The answer is the full set of records, given again exactly and without images.

[Saved data entries]
------------------------------------------------------------
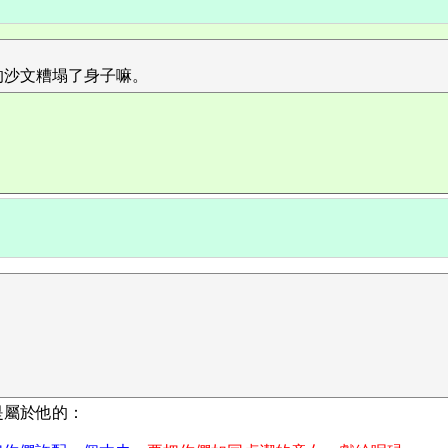
的沙文糟塌了身子嘛。
是屬於他的：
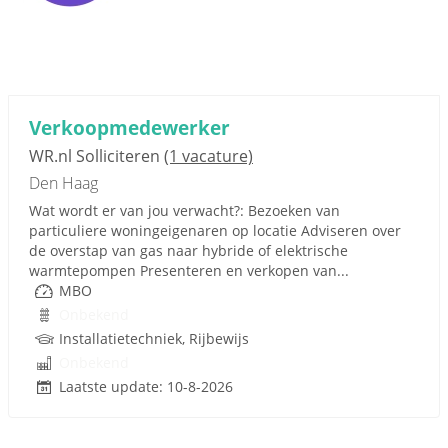
Verkoopmedewerker
WR.nl Solliciteren
(1 vacature)
Den Haag
Wat wordt er van jou verwacht?: Bezoeken van
particuliere woningeigenaren op locatie Adviseren over
de overstap van gas naar hybride of elektrische
warmtepompen Presenteren en verkopen van...
MBO
Onbekend
Installatietechniek, Rijbewijs
Onbekend
Laatste update: 10-8-2026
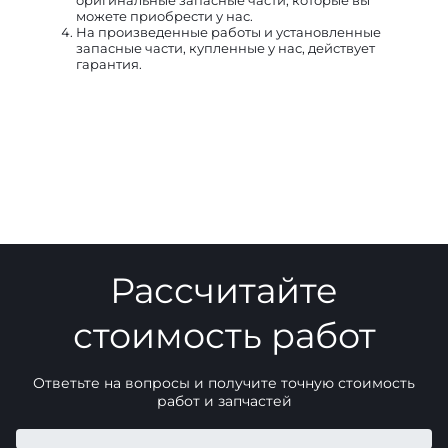
оригинальные запасные части, которые вы
можете приобрести у нас.
На произведенные работы и установленные
запасные части, купленные у нас, действует
гарантия.
Рассчитайте
стоимость работ
Ответьте на вопросы и получите точную стоимость
работ и запчастей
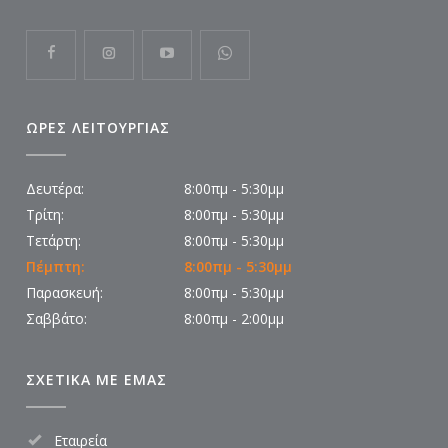
ΩΡΕΣ ΛΕΙΤΟΥΡΓΙΑΣ
Δευτέρα:
8:00πμ - 5:30μμ
Τρίτη:
8:00πμ - 5:30μμ
Τετάρτη:
8:00πμ - 5:30μμ
Πέμπτη:
8:00πμ - 5:30μμ
Παρασκευή:
8:00πμ - 5:30μμ
Σαββάτο:
8:00πμ - 2:00μμ
ΣΧΕΤΙΚΑ ΜΕ ΕΜΑΣ
Εταιρεία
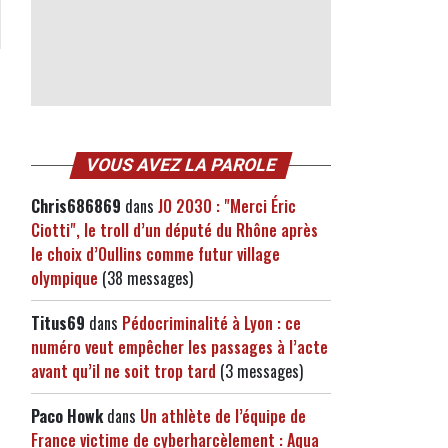
VOUS AVEZ LA PAROLE
Chris686869
dans
JO 2030 : "Merci Éric
Ciotti", le troll d’un député du Rhône après
le choix d’Oullins comme futur village
olympique
(38 messages)
Titus69
dans
Pédocriminalité à Lyon : ce
numéro veut empêcher les passages à l’acte
avant qu’il ne soit trop tard
(3 messages)
Paco Howk
dans
Un athlète de l’équipe de
France victime de cyberharcèlement : Aqua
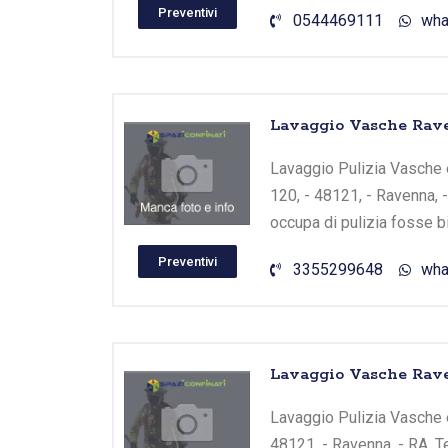
Preventivi
0544469111
wha
Lavaggio Vasche Rave
Lavaggio Pulizia Vasche e
120, - 48121, - Ravenna, 
occupa di pulizia fosse b
Preventivi
3355299648
wha
Lavaggio Vasche Rave
Lavaggio Pulizia Vasche e 
48121, - Ravenna, - RA, T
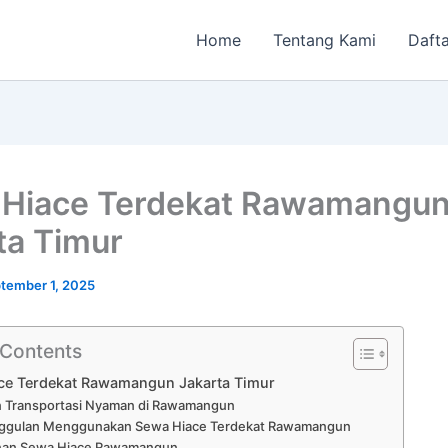
Home
Tentang Kami
Dafta
Hiace Terdekat Rawamangu
ta Timur
tember 1, 2025
 Contents
ce Terdekat Rawamangun Jakarta Timur
an Transportasi Nyaman di Rawamangun
ggulan Menggunakan Sewa Hiace Terdekat Rawamangun
nan Sewa Hiace Rawamangun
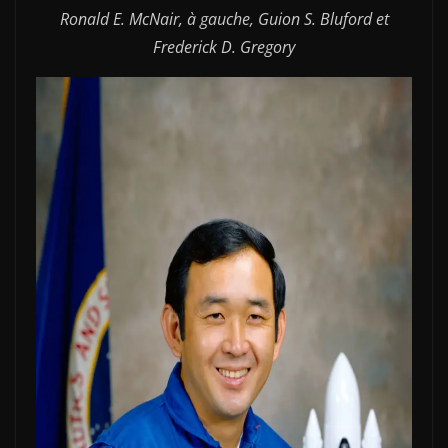
Ronald E. McNair, à gauche, Guion S. Bluford et
Frederick D. Gregory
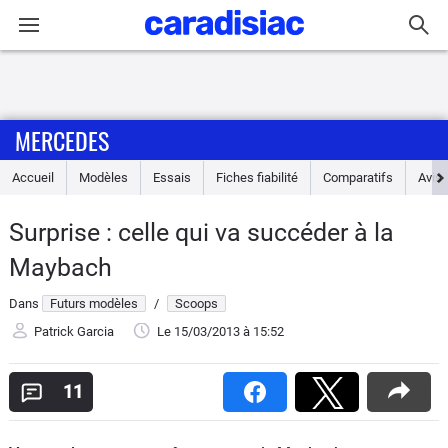
Connexion / Inscription
MERCEDES
Accueil
Accueil
Modèles
Essais
Fiches fiabilité
Comparatifs
Avis
Actu
Surprise : celle qui va succéder à la
Essais
Maybach
Guide
Dans
Futurs modèles
/
Scoops
d'achat
Patrick Garcia
Le 15/03/2013
à 15:52
Electriques
11
Utilitaires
------------------------------------------------------------
(Result of the exercise)
的沙文糟塌了身子嘛。
是屬於他的：
Verkoopmedewerker
WR.nl Solliciteren
(1 vacature)
Den Haag
Wat wordt er van jou verwacht?: Bezoeken van
particuliere woningeigenaren op locatie Adviseren over
de overstap van gas naar hybride of elektrische
warmtepompen Presenteren en verkopen van...
MBO
Onbekend
Installatietechniek, Rijbewijs
Onbekend
Laatste update: 10-8-2026
оригинальные запасные части, которые вы
можете приобрести у нас.
На произведенные работы и установленные
запасные части, купленные у нас, действует
гарантия.
Рассчитайте
стоимость работ
Ответьте на вопросы и получите точную стоимость
работ и запчастей
ΩΡΕΣ ΛΕΙΤΟΥΡΓΙΑΣ
Δευτέρα:
8:00πμ - 5:30μμ
Τρίτη:
8:00πμ - 5:30μμ
Τετάρτη:
8:00πμ - 5:30μμ
Πέμπτη:
8:00πμ - 5:30μμ
Παρασκευή:
8:00πμ - 5:30μμ
Σαββάτο:
8:00πμ - 2:00μμ
ΣΧΕΤΙΚΑ ΜΕ ΕΜΑΣ
Εταιρεία
VOUS AVEZ LA PAROLE
Chris686869
dans
JO 2030 : "Merci Éric
Ciotti", le troll d’un député du Rhône après
le choix d’Oullins comme futur village
olympique
(38 messages)
Titus69
dans
Pédocriminalité à Lyon : ce
numéro veut empêcher les passages à l’acte
avant qu’il ne soit trop tard
(3 messages)
Paco Howk
dans
Un athlète de l’équipe de
France victime de cyberharcèlement : Aqua
Preventivi
0544469111
wha
Lavaggio Vasche Rave
Lavaggio Pulizia Vasche e
120, - 48121, - Ravenna, 
occupa di pulizia fosse b
Preventivi
3355299648
wha
Lavaggio Vasche Rave
Lavaggio Pulizia Vasche e 
48121, - Ravenna, - RA, T
Home
Tentang Kami
Dafta
Hiace Terdekat Rawamangu
ta Timur
tember 1, 2025
 Contents
ce Terdekat Rawamangun Jakarta Timur
an Transportasi Nyaman di Rawamangun
ggulan Menggunakan Sewa Hiace Terdekat Rawamangun
nan Sewa Hiace Rawamangun
Ronald E. McNair, à gauche, Guion S. Bluford et
Frederick D. Gregory
Connexion / Inscription
MERCEDES
Accueil
Accueil
Modèles
Essais
Fiches fiabilité
Comparatifs
Avis
Actu
Surprise : celle qui va succéder à la
Essais
Maybach
Guide
Dans
Futurs modèles
/
Scoops
d'achat
Patrick Garcia
Le 15/03/2013
à 15:52
Electriques
11
Utilitaires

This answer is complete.